The MA lines underwent expansions across many repeats, with some MA lines experiencing a considerable increase in repeated DNA content in their genome over the course of the MA experiment compared to the non-MA population isolates (Figure 4B). Most notable was MA line C20, which experienced expansions in 34 of the 39 top kmers, with an overall increase in 580.2 kb in repeat content over 81 generations. On the other hand, population isolates deviated less from an overall balance of expansions and contractions (Figure 4B).
To perform a contrast in the variation of individual kmers between the MA lines and the population, we calculated the coefficient of variation (CV, the SD divided by the mean) for each kmer for both the MA lines and the population. We found that the CV was higher in the MA lines than the population for 37 of the top 39 kmers (Figure 4C, P < 2.84 × 10−9, sign test). We considered the possibility that the CV of the MA lines was artificially inflated if the mean abundances of some repeats in the second library preparation MA lines were different to those of the first library preparation MA lines. We also considered that the CV may be greater in the MA lines partially because the MA lines may have undergone more generations than the population. To ensure these factors were not founding our results, we also calculated the CV of the MA lines comparing only the ones that were prepared in the same library and normalized the CV of the MA lines by the difference in the generation number between the MA lines and the population. After this conservative calculation, the CV was higher than the population isolates across 25 of the 39 top kmers (File S4).

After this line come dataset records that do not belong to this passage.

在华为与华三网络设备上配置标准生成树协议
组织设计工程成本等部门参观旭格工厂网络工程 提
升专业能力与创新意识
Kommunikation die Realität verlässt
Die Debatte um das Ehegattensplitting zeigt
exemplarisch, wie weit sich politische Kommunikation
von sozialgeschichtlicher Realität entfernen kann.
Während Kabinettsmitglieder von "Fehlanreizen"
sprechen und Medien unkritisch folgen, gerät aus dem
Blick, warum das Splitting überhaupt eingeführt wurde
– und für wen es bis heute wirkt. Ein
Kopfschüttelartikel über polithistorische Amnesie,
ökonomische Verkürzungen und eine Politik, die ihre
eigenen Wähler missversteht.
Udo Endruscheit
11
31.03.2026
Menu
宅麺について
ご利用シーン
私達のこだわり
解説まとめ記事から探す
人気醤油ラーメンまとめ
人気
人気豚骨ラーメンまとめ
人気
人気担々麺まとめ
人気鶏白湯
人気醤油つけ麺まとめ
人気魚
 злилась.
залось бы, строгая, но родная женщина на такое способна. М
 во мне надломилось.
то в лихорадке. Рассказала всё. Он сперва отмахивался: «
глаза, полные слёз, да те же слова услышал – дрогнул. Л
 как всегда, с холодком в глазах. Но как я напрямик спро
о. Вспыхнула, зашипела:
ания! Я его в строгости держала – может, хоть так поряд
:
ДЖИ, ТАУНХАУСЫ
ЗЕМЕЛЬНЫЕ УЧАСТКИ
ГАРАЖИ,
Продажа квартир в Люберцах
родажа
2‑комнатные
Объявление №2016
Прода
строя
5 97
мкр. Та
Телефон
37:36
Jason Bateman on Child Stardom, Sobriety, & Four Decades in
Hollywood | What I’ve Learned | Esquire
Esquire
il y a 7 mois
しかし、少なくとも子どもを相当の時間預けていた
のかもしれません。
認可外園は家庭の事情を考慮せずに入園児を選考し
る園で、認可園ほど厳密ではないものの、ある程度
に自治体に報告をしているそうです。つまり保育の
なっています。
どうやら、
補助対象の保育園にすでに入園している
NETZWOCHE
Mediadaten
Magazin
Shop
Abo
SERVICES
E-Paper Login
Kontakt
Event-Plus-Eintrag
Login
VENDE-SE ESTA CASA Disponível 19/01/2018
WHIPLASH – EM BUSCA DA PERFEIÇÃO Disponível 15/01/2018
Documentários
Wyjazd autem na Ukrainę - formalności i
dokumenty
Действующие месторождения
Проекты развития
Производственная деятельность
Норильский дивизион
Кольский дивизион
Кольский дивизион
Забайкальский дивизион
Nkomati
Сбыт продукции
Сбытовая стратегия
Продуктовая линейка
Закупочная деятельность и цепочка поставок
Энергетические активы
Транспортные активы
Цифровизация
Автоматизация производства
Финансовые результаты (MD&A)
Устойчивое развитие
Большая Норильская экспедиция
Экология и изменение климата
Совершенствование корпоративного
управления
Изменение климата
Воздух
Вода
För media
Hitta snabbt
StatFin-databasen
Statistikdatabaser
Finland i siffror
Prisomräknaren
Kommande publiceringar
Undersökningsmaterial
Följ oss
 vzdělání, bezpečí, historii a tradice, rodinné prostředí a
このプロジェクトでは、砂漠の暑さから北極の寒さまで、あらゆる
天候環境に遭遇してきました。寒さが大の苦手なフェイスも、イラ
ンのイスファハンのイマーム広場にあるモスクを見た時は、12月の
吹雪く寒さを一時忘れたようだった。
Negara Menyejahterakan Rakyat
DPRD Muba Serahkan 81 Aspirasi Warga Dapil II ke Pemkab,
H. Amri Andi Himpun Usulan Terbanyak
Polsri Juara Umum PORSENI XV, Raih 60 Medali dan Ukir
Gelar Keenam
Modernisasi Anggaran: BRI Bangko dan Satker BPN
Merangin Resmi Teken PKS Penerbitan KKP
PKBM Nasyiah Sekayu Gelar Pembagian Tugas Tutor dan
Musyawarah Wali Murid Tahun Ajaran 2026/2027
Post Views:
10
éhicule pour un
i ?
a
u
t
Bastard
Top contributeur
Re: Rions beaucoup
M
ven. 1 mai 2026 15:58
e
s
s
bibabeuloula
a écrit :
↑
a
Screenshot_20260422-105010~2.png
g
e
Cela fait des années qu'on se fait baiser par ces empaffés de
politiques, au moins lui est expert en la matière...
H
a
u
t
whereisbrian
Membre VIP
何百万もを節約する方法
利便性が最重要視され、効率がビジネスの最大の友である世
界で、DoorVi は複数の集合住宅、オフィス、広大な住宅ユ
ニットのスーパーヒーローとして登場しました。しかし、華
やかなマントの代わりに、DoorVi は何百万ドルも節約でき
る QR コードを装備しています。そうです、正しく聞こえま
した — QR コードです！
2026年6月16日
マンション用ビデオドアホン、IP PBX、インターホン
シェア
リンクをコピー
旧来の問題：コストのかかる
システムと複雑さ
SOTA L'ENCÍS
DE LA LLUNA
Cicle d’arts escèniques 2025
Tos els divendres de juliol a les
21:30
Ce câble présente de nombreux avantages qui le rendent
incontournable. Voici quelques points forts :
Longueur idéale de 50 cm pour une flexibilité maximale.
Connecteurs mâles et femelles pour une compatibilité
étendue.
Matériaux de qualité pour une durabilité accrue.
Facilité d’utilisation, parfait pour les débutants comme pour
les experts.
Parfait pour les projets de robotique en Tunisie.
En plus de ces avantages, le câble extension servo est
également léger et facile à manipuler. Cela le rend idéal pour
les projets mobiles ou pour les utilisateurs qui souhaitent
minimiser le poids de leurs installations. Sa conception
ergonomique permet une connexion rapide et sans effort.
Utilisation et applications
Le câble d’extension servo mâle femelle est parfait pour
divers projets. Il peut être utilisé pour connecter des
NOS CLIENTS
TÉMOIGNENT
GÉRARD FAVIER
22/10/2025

Next, we compared the realized mutation rate (the mutations that made it through the “filter” of selection in the non-MA population) to the mutation rate in the MA lines. We used the conservative calculation of 62 generations propagated in the population (File S3). The realized mutation rates in the population were lower than the MA lines for 32 of the top 38 kmers not including the telomere repeat (Figure 4D, P < 2.43 × 10−5, sign test). Since the sample size of the non-MA population isolates is lower than the sample size of the MA lines (6 vs. 28), we performed 1000 subsampling replicates for each repeat by sampling six random MA lines and calculating the mean mutation rate. We found that 22 out of 38 repeats had a lower realized mutation rate in the population than the 5% quantile of the 1000 MA line subsample replicates (File S4). Moreover, some repeats seemed to be more constrained than others. We roughly quantified constraint by the difference between the mutation rate of the MA lines to the realized mutation rate of the population for each repeat. Five repeats experienced high levels of constraint by this measure, with the realized mutation rate being at least 75% lower in the population than the MA lines: AGG, C, AGCCTG, AAGCCAGTGCAGC, and AATCTGGAATGGAATGG. All of these highly constrained repeats had statistically significant lower realized mutation rates by the subsampling test above. On the other hand, nine repeats seem to have experienced little constraint in their expansions and contractions, with their realized mutation rates in the population being either slightly higher in the population or very close to that of the MA lines (Figure 4D and File S4). The level of constraint was not related to the copy number of the repeat (File S4).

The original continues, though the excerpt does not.